Jane is a sturdy sort, however, and is determined to seize hold of whatever fleeting joy life has offered. She insists that Stephen marry her and start a family right away. Although his physical condition continues to diminish, his love for Jane keeps him plugging forward. Surviving well past the two-year mortality prediction, Stephen completes his Ph.D. candidacy, fathers a gaggle of kids and starts to garner some serious attention for his wild theories about space-time.

Redmayne—a supporting actor who’s popped up in films like Les Misérables, My Week with Marilyn and that Pillars of the Earth miniseries—is the talk of the town here.
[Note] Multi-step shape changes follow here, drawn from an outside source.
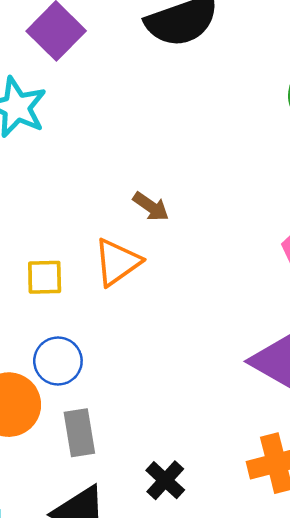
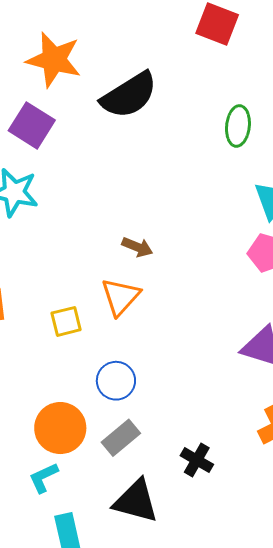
blue circle: (58, 361) -> (116, 381), moved
gray rectangle: (79, 433) -> (121, 438), turned 72

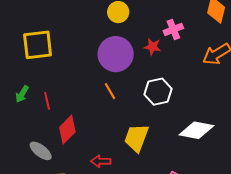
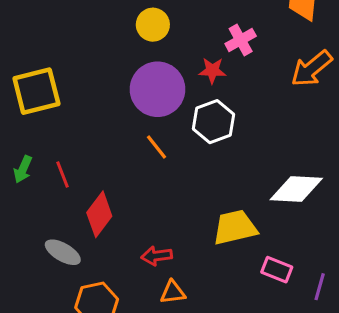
white hexagon: (158, 92) -> (213, 122), moved
yellow trapezoid: (136, 138) -> (235, 227), moved, turned 64

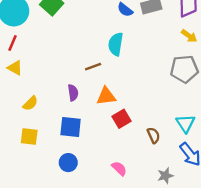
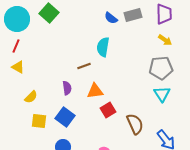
cyan triangle: (185, 123) -> (162, 94), moved
blue square: (71, 127) -> (65, 117), turned 30
brown semicircle: (154, 135) -> (135, 124), size x1.5
yellow square: (29, 137) -> (39, 121), moved

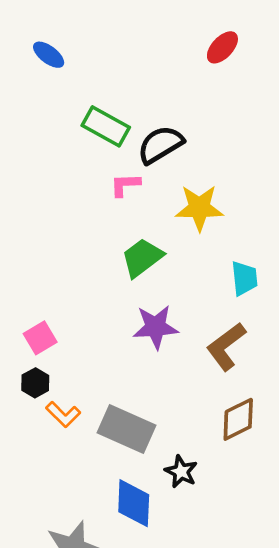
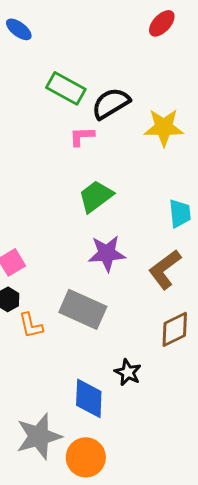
yellow star: (199, 208) -> (164, 127), moved
orange L-shape: (63, 414) -> (31, 325), turned 32
gray rectangle: (126, 429) -> (83, 309), moved

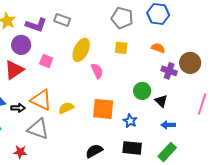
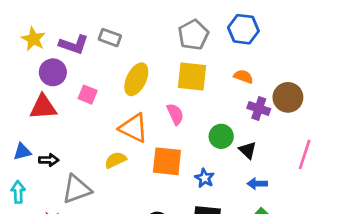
gray pentagon: (122, 18) -> (193, 35), turned 30
yellow square: (121, 48) -> (192, 77), size x1.6
red triangle: (14, 70) -> (43, 107), turned 30
pink semicircle: (97, 71) -> (175, 114), moved
orange triangle: (41, 100) -> (134, 128), moved
gray triangle: (38, 129) -> (77, 189), turned -40

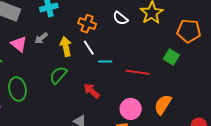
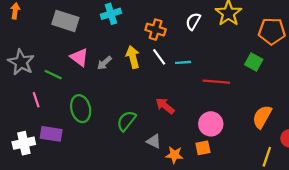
white semicircle: (120, 18) -> (193, 21), turned 84
gray arrow: (41, 38) -> (104, 63), moved
cyan line: (105, 62) -> (183, 62), moved
green semicircle: (58, 75) -> (126, 121), moved
orange semicircle: (163, 105) -> (262, 117), moved

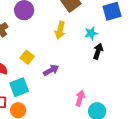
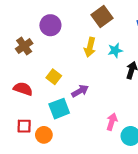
cyan star: (91, 33) -> (115, 50), moved
cyan square: (19, 87) -> (59, 109), moved

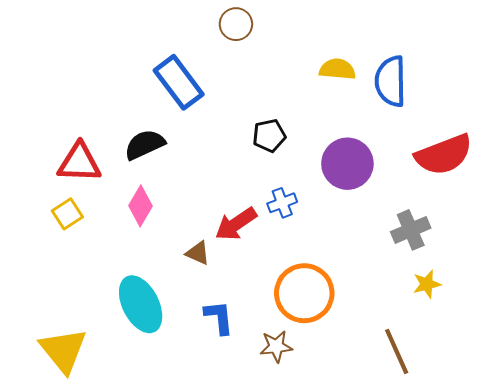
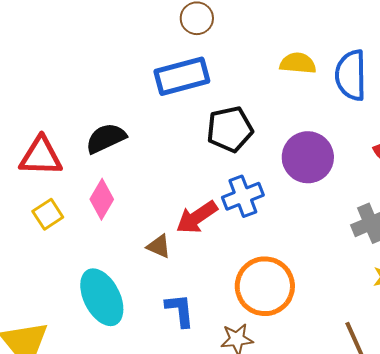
blue rectangle: (179, 82) -> (182, 76), moved, turned -68
black pentagon: (269, 136) -> (230, 129), size x1.4
blue cross: (282, 203) -> (243, 196), size x1.4
yellow square: (67, 214) -> (48, 214), moved

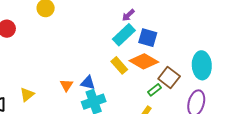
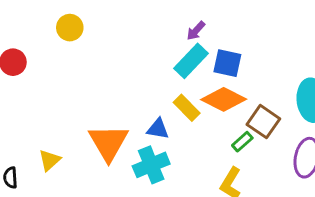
blue triangle: (88, 83) -> (158, 129), moved
orange triangle: (66, 85) -> (108, 143), size x2.0

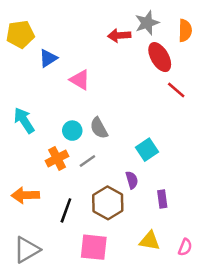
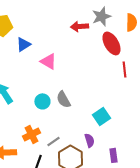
red line: (176, 90) -> (124, 69), turned 42
orange cross: (57, 158) -> (31, 134), moved
gray line: (87, 161) -> (53, 141), moved

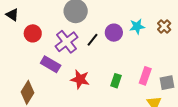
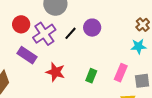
cyan star: (137, 26) -> (139, 46), moved
red circle: (33, 33) -> (21, 24), moved

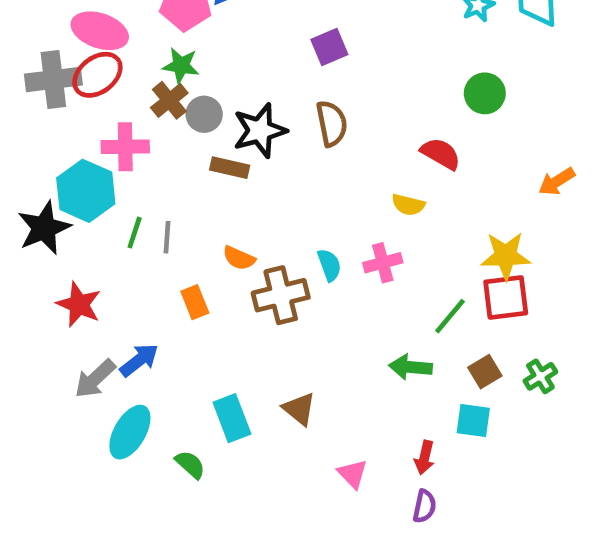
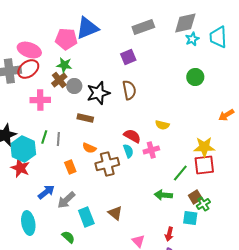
red semicircle: (441, 154) -> (132, 136), moved
brown rectangle: (230, 168) -> (85, 118), moved
cyan hexagon: (86, 191) -> (23, 149), moved
green cross: (540, 376) -> (203, 204), moved
gray arrow: (95, 379) -> (66, 200), moved
cyan ellipse: (130, 432) -> (28, 223), moved, turned -40

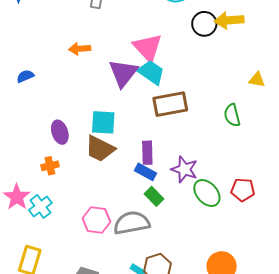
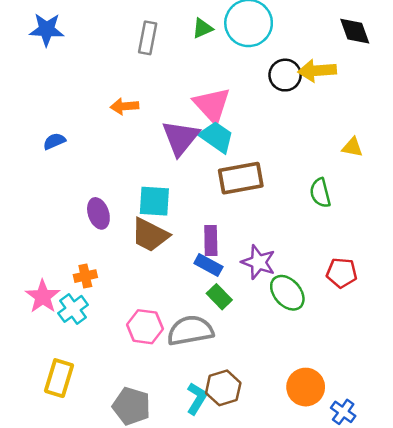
orange cross: (50, 166) -> (85, 276), moved
red pentagon: (243, 190) -> (342, 273), moved

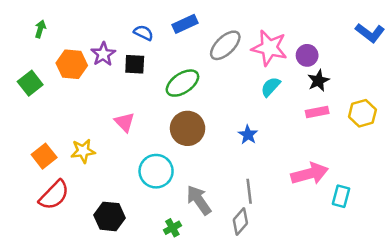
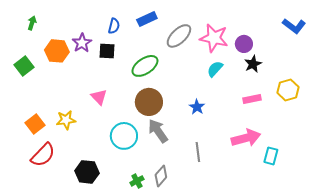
blue semicircle: (143, 33) -> (114, 26), turned 77
pink rectangle: (317, 112) -> (252, 99), moved
gray arrow: (199, 200) -> (158, 131), moved
gray diamond: (240, 222) -> (161, 176), moved

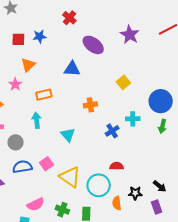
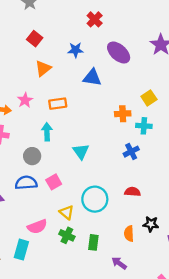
blue star: (40, 36) -> (75, 50), moved
red square: (18, 39) -> (35, 39), turned 32
pink star: (15, 84) -> (25, 100), moved
orange cross: (90, 105) -> (123, 114), moved
cyan cross: (133, 119) -> (144, 126), moved
gray circle: (16, 142) -> (32, 156), moved
yellow triangle: (70, 177) -> (67, 212), moved, size x0.6
cyan circle: (99, 185) -> (95, 199), moved

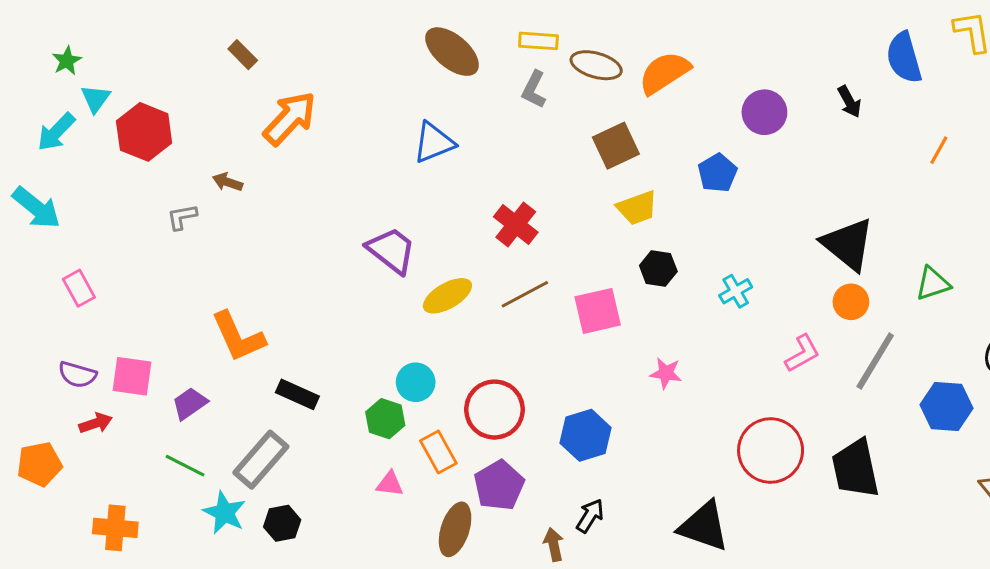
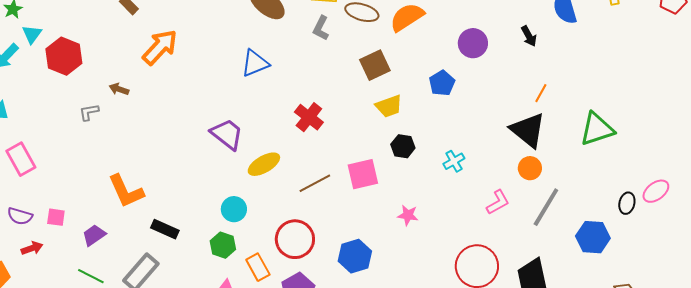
orange line: (939, 150) -> (541, 93), moved
green triangle: (933, 284) -> (597, 129), moved, size x1.5
pink rectangle: (79, 288) -> (21, 159), size x1.4
brown line: (525, 294) -> (315, 183), moved
pink square: (132, 376) -> (56, 217), size x0.7
cyan circle: (416, 382) -> (234, 209), moved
His embodiment of Hawking is engrossing on both a physical and a mental level. In addition to the tremendous physical transformation he goes through, Redmayne nails Stephen’s occasionally cheeky wit—which keeps the film from ever becoming a downer of a medical drama. It is clear very early on that The Theory of Everything has a serious case of Oscar Fever. You could line this film up against other inspirational Oscar bait films in which an actor has portrayed a profoundly handicapped, real-life person (My Left Foot, The Diving Bell and the Butterfly, The Sessions). But a great performance is a great performance. Redmayne gets a sturdy assist from another up-and-coming British actor, Ms. Jones (who appeared in Like Crazy, Hysteria and the BBC’s Diary of Anne Frank miniseries). The connection between Stephen and Jane is strong, believable and somehow quite logical.

Although it covers all the important bases of Hawking’s life, The Theory of Everything is, at its heart, a love story. As directed by documentarian James Marsh (Wisconsin Death Trip, Man on Wire, Project Nim), The Theory of Everything comes across as a terribly sensible sort of romantic drama, full of even-keeled emotions and properly British declarations of devotion. Though it’s not what you’d call the most passionate of love stories, it does have a certain intensity to it. Stephen’s muscular control continues to shut down, eventually stripping even his ability to speak, causing his relationship with Jane to go through some tough permutations. Once Stephen is confined to his trademark wheelchair, it falls on Jane to take care of him. As he becomes more famous due to his writings, it’s up to Jane to hold down the homestead while he’s off lecturing or receiving awards. Stalwart and loyal as she is, her domestic resolve begins to waver.

Eminently intelligent, sympathetically acted and shot in a nostalgically tweedy color palette, The Theory of Everything is romantic but never sentimental. We do get tears in the end, but they’re well-earned and have a certain “Keep calm and carry on” quality to them. The film doesn’t want to lay any sort of blame on anyone or wallow in regrets. Hence, it paints everyone in the kind light of hindsight. In the end do we walk away with a deeper and more profound understanding of what goes on inside the famed mind of Mr. Hawking? Probably not. Maybe we average SAT scorers aren’t capable of it. But at least we can rest assured in the idea that even the world’s smartest man wasn’t any more capable of figuring out this ancient riddle called love than we are.